Poorly Defending Government Spending

The Dow rose about 40 points yesterday. Gold fell a few bucks. The dollar spent the day treading water. Nothing much to report there…

But what’s this? It appears that a $787 billion stimulus package ain’t what it used to be, at least according to the Congressional Budget Office. The government’s spending watchdog (yes, such a thing exists) estimates that, all in, President Obama’s stimulus package will end up costing $862 billion, a $75 billion blowout. How did this accounting error come to pass, readers want to know? In painfully predictable fashion, the feds drastically underestimated the cost of unemployment compensation.

Who could have guessed? Well, anyone and everyone, really. This is the same government, remember, whose vice president warned that unemployment might breach the 9.6% mark if the stimulus program was not implemented, pronto. That was before the bill was passed…and before “official” unemployment went to 10.2% anyway. Including those workers categorized as “discouraged” and the millions who have taken cutbacks in hours, the real figure is closer to 22%, just 3% shy of the peak rate during the first depression.

Vice President Biden, who for some reason is allowed to continue squawking about the issue, defended the stimulus measures in an interview on CBS’s “Early Show” yesterday – the first anniversary of the bill.

“We’ve only been halfway through the act,” Biden assured citizens. “The job-creating portions are really loaded at the second half here.”

Lest Americans realize they’ve been sold a moonshine plan in a Pinot Noir package, President Obama weighed in to defend the spending. “Our work is far from over,” the president stated in his White House address, “but we have rescued this economy from the worst of this crisis.”

How does the president know this? In short, he doesn’t. It’s a guess. And probably a very bad one. Nobody can know what cometh tomorrow, nor can anybody know what might have been. Of all people, President Obama ought to know this better than most. Last year, for instance, he committed more than $3.5 billion of stimulus money to projects that he now wants to cut.
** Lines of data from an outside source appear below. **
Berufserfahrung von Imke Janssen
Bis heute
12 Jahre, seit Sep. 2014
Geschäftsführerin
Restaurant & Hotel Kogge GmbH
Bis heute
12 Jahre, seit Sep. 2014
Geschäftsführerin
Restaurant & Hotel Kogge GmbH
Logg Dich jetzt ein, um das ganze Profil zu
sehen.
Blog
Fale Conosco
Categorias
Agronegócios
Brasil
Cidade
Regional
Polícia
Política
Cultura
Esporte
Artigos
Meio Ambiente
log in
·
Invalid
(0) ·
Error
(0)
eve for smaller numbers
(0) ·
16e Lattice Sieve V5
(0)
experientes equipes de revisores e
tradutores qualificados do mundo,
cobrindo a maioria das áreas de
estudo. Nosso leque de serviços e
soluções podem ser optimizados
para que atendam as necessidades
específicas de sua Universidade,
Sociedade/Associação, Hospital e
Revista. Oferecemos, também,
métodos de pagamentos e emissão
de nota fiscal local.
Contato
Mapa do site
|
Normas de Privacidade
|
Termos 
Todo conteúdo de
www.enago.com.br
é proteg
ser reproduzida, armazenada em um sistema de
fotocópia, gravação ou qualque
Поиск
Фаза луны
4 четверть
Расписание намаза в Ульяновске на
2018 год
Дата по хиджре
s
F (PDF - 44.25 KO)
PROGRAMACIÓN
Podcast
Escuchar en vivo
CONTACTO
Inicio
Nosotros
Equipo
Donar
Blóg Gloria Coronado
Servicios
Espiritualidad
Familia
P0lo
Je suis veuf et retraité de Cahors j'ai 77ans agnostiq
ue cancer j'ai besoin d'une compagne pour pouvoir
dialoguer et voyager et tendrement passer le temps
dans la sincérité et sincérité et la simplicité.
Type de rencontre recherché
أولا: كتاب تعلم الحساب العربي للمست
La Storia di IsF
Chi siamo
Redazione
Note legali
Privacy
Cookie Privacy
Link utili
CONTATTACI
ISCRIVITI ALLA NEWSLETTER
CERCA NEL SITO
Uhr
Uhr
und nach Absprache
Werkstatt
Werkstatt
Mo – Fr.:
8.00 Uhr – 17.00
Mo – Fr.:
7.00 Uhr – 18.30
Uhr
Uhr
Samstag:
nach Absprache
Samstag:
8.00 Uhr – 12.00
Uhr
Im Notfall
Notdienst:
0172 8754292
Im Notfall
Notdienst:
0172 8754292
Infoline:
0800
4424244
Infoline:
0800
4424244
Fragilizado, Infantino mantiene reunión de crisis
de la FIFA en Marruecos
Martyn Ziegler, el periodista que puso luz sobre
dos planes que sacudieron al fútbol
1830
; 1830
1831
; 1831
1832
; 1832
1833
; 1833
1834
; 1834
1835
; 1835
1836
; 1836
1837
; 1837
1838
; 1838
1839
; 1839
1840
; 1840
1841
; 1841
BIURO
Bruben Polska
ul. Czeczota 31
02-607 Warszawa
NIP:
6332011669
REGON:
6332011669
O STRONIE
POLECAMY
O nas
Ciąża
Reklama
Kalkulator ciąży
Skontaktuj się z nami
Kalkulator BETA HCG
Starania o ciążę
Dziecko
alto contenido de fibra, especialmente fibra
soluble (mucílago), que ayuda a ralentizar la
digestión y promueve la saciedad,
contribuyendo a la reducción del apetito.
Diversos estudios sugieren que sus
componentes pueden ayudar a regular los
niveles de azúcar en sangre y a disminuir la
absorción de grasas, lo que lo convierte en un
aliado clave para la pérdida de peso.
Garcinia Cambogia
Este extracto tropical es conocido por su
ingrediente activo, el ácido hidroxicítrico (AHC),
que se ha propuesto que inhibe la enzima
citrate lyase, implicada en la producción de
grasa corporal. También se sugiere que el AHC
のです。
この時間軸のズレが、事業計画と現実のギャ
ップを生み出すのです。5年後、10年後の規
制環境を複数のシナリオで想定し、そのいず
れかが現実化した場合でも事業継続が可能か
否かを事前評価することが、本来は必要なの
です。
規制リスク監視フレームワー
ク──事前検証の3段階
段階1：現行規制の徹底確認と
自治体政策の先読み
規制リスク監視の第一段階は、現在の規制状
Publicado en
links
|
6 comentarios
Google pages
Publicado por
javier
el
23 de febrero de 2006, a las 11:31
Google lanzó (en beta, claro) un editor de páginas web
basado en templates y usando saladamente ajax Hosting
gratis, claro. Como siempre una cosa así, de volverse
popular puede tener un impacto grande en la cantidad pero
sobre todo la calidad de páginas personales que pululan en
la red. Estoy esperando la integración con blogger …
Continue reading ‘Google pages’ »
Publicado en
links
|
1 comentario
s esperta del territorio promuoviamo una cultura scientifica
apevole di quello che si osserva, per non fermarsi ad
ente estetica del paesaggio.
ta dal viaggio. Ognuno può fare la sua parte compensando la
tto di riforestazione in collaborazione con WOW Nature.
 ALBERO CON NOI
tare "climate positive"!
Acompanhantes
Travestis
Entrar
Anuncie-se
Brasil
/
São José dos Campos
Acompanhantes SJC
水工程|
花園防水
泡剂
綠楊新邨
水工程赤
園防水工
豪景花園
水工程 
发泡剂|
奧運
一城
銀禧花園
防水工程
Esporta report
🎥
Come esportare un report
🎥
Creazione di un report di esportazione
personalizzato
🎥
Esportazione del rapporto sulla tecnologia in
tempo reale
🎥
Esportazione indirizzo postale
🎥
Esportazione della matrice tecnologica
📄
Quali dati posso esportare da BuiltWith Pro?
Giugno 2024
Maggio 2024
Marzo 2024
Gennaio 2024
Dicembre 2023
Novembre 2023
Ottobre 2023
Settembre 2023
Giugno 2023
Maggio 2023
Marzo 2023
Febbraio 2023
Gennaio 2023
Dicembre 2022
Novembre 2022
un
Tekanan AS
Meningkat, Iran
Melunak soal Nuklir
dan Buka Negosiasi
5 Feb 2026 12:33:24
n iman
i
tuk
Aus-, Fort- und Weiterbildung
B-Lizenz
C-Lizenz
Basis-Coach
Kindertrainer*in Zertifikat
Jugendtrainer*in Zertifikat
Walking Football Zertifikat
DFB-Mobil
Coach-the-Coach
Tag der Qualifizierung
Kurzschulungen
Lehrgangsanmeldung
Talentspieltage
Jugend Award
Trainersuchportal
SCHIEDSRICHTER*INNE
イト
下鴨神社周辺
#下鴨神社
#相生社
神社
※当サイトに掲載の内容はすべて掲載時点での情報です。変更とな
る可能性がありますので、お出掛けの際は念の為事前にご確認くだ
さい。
How’s that for foresight?

According to a USA Today review of stimulus spending: “The president’s budget released this month recommends getting rid of Army Corps of Engineers’ drinking-water projects, which got $200 million in stimulus funds, and a US Department of Agriculture flood-prevention program, which received $290 million from the stimulus.”

Why give billions of somebody else’s dollars to moribund projects? Well, because they are somebody else’s dollars, of course. As long as public servants’ salaries keep rising and Beltway budgets continue bloating, who cares about the somebody elses of the world? The obvious problem with spending other people’s money is that, before it’s yours, it’s theirs. Politicians can extort money from their own voters through taxation at home, but where does the rest of it come from? With falling tax receipts (thanks to high unemployment levels), the government must increasingly rely on foreign investors’ contributions to the “somebody elses’ money pie.” The government calls these fundraising fêtes “Treasury auctions.” Unfortunately, foreign somebodies, particularly those in China and Japan, are becoming less and less excited about sending money abroad to finance American drinking water and flood prevention projects.